Dito isto, o sociólogo reconhece que o impedimento é mútuo. Como afirma, “também o africano chega à conversa marcado por uma aprendizagem histórica que o torna, por vezes, um interlocutor defensivo, desconfiado ou cansado. Décadas de ser interpretado, descrito e tutelado produziram uma sensibilidade aguda às hierarquias, uma vigilância permanente do olhar do outro, uma tendência, compreensível, para ouvir antes o julgamento do que a pergunta. Há, de um lado, a superioridade inocente; do outro, a vulnerabilidade orgulhosa. Ambos são produtos da mesma história, ainda que vivida de forma desigual”.
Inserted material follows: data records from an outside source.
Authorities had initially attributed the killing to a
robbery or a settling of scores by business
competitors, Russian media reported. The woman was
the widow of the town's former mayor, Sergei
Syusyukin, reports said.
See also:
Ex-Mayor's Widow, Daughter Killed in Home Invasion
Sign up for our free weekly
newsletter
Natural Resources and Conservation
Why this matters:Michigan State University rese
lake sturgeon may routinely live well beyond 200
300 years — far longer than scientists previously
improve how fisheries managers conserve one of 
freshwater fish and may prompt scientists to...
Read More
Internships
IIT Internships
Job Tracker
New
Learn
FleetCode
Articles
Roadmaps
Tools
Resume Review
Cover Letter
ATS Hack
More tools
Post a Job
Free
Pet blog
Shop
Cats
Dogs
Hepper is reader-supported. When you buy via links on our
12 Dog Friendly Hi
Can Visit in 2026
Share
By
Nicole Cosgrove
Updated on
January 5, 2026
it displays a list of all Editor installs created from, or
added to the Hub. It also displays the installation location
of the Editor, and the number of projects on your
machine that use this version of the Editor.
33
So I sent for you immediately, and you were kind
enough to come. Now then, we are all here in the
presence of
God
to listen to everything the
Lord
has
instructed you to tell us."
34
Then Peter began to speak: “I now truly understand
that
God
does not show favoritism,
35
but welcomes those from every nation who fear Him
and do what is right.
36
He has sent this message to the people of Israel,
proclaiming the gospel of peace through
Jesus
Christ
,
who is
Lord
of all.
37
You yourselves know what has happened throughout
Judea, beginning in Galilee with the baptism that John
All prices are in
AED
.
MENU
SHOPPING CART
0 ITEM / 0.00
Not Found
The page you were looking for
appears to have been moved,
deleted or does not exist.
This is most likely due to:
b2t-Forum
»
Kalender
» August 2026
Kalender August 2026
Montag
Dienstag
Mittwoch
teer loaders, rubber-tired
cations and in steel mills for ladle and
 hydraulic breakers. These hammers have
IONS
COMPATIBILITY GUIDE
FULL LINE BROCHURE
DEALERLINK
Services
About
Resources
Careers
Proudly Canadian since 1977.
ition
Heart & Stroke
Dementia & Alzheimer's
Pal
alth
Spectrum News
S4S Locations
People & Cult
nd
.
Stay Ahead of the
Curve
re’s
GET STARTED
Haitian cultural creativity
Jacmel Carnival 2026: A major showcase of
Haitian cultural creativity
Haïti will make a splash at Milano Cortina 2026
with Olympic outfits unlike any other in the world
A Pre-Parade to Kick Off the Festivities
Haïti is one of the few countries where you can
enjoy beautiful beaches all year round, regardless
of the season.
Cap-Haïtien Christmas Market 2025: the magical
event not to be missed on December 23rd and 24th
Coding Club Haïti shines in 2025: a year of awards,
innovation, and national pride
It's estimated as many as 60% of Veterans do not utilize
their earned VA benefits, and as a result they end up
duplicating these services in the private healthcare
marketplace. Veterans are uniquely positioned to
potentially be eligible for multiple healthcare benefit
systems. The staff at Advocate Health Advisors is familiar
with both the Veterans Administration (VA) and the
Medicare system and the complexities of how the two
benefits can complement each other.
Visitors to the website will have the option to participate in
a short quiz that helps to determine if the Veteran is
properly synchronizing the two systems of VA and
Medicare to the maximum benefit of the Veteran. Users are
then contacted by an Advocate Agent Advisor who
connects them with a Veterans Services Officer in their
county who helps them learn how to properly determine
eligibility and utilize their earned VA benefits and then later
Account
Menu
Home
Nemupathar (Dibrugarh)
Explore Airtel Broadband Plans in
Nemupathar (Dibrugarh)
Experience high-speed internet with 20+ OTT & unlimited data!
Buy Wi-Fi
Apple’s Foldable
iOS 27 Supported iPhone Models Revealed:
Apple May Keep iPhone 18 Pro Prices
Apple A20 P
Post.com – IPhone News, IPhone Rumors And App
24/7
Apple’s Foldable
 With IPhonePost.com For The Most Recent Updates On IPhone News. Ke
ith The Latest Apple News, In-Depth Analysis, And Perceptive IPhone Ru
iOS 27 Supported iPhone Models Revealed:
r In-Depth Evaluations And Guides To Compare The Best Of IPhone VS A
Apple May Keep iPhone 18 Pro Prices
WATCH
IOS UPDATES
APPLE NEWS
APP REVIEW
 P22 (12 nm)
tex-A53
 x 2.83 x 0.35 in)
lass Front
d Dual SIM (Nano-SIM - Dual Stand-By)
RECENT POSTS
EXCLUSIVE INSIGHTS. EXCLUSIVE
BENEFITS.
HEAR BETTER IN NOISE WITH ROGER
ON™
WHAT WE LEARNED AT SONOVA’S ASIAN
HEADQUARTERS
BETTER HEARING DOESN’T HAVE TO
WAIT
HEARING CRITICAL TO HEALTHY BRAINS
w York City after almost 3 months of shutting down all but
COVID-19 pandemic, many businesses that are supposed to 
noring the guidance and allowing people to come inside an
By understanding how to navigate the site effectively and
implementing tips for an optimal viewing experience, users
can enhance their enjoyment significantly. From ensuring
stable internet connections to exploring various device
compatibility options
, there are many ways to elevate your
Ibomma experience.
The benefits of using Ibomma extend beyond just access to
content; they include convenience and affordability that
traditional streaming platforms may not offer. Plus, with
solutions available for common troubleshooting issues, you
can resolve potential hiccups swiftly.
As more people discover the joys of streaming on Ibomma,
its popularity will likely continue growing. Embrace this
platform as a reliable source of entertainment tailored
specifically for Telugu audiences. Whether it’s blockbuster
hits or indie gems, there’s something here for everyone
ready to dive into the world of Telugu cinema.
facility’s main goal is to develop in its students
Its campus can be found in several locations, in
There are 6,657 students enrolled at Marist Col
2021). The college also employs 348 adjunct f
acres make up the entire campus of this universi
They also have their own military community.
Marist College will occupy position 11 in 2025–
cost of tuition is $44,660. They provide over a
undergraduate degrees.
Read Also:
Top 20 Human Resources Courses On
Esta conceptualização é, a meu ver, perspicaz e convincente. Noto, além disso, que parece haver uma evolução positiva do pensamento de Elísio Macamo e isso é de saudar. É que, convém lembrá-lo a quem já se esqueceu, este é o mesmo sociólogo que apareceu nas páginas do Público, em 2017, a exigir (ou a sugerir) que Portugal pedisse desculpas pela escravatura. Não tanto aos africanos — ainda que considerasse que isso seria importante —, mas sobretudo a si próprio por num momento da história ter supostamente traído os seus valores. Elísio Macamo pensava, então, que Portugal deveria pedir desculpa, também, por “ter tido um passado vergonhoso” no capítulo da escravatura, mas não fazia igual avaliação a respeito do passado africano nesse capítulo. Tive, na altura, toda a disponibilidade para dialogar e debater com o sociólogo moçambicano e tentei mostrar-lhe, por duas ou três vezes, onde estavam e em que consistiam o seu desconhecimento dos factos históricos e os seus erros de raciocínio. Infelizmente nessa época Elisio Macamo acabou por se retirar da conversa e já não respondeu ao meu artigo “Uma mão cheia de enganos”, de 5 de Dezembro de 2017.
Passaram oito anos, a minha disponibilidade para debater os temas da escravatura, da escrita da História e outros mantém-se, e as minhas capacidades de análise e de crítica também. E é apoiado nestas últimas que afirmo que ao mesmo tempo que há que elogiar o exercício de conceptualização de comportamentos levado a cabo por Elísio Macamo também é preciso perceber aquilo que, no fundo, ele pretende. De facto, o seu discurso conciliatório não visa promover a arte do diálogo nem o prazer do texto, mas uma outra coisa que deve encarada com reserva. Esta teorização do sociólogo moçambicano, defendendo a troca de ideias entre o português e o africano (ou o brasileiro) e conducente ao ramo de oliveira que nos estende, tem um objectivo político e ideológico muito concreto: a descolonização do nosso presente e do nosso imaginário. Como o próprio Elísio Macamo escreve, “não há descolonização possível, seja da memória, do conhecimento ou do espaço público, se continuarmos a operar com as mesmas hierarquias epistémicas que o colonialismo instalou”. Importa dizer que os que querem essa “descolonização” partem da ideia de que as percepções negativas sobre África e os africanos foram construídas no Ocidente e que é necessário rever e reescrever tudo isso para desenterrar e amplificar as vozes que até então não se fizeram ouvir. Por isso, seria agora necessário desvalorizar as formas ocidentais e brancas de conhecimento, e de promover as outras para equilibrar os pratos da balança e atingir um equilíbrio de poder.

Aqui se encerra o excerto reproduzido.